» WHAT THE TASK ASKS:
Line by line, set down all the data below exactly, omitting any picture.

» EXERCISE DATA:
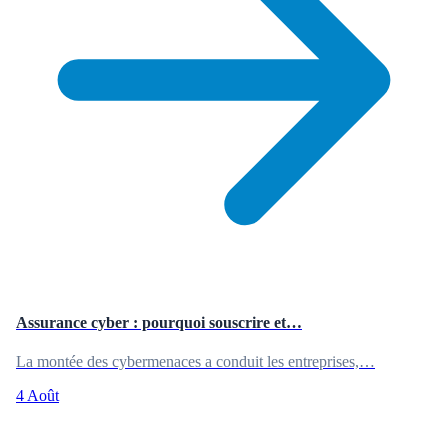
Assurance cyber : pourquoi souscrire et…
La montée des cybermenaces a conduit les entreprises,…
4 Août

» ANSWER TO THIS PROBLEM:
Assurance cyber : pourquoi souscrire et…
La montée des cybermenaces a conduit les entreprises,…
4 Août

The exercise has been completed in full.